===== THE RECORDS =====
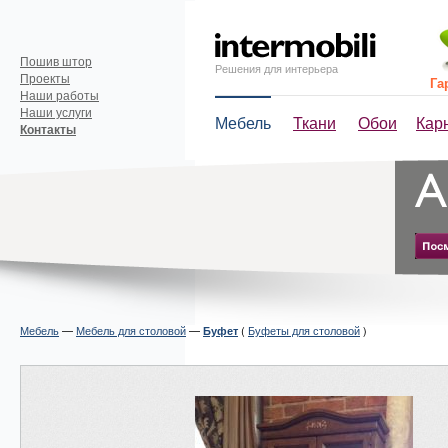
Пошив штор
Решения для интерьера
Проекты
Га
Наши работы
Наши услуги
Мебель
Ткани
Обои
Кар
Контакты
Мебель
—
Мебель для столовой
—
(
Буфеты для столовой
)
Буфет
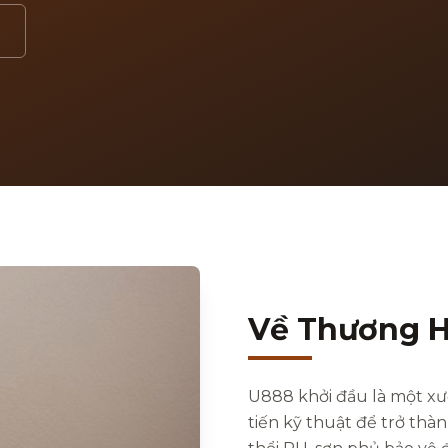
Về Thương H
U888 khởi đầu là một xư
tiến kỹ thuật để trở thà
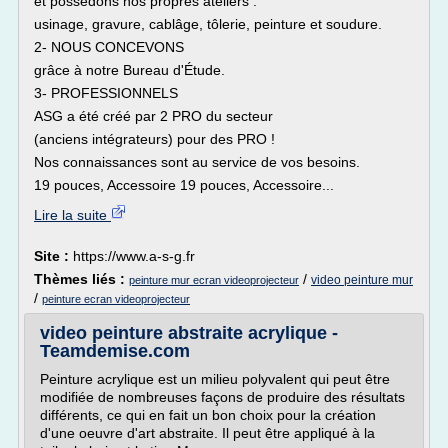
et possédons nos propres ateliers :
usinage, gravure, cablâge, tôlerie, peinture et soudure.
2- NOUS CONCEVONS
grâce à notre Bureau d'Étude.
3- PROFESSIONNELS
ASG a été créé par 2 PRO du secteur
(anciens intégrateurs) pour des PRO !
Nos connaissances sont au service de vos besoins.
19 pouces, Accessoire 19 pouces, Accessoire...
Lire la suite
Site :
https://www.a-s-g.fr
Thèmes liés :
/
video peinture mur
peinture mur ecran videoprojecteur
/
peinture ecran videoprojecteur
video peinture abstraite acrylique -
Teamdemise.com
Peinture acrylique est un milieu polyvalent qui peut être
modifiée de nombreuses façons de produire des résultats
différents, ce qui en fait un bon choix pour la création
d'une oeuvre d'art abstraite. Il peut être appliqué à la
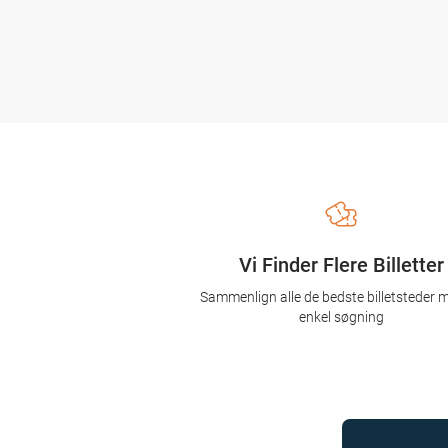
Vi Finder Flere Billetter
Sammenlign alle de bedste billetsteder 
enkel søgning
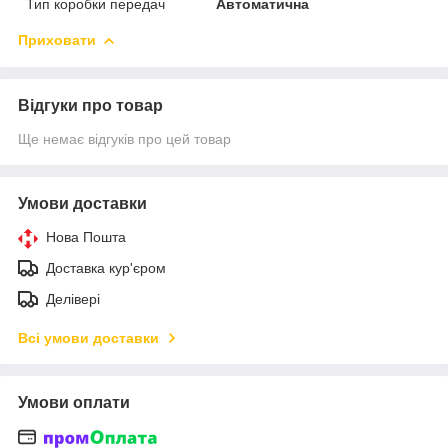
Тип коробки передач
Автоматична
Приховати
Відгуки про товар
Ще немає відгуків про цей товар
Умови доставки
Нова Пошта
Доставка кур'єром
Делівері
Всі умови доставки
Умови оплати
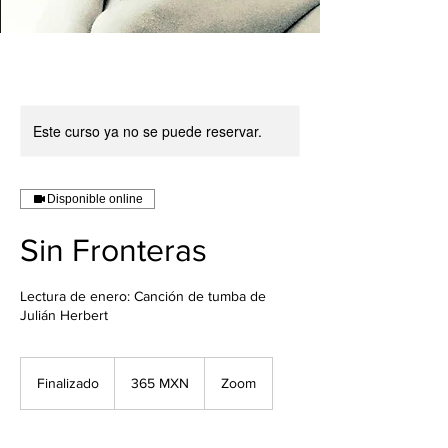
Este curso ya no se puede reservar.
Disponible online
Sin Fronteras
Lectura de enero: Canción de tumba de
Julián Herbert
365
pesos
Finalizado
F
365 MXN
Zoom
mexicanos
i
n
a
=====
Exactly and only the lines from the one holding "Vi Finder Flere Billetter" through the final line of the material must be returned, both ends included, without any pictures.

Vi Finder Flere Billetter
Sammenlign alle de bedste billetsteder 
enkel søgning
Тип коробки передач
Автоматична
Приховати
Відгуки про товар
Ще немає відгуків про цей товар
Умови доставки
Нова Пошта
Доставка кур'єром
Делівері
Всі умови доставки
Умови оплати
Este curso ya no se puede reservar.
Disponible online
Sin Fronteras
Lectura de enero: Canción de tumba de
Julián Herbert
365
pesos
Finalizado
F
365 MXN
Zoom
mexicanos
i
n
a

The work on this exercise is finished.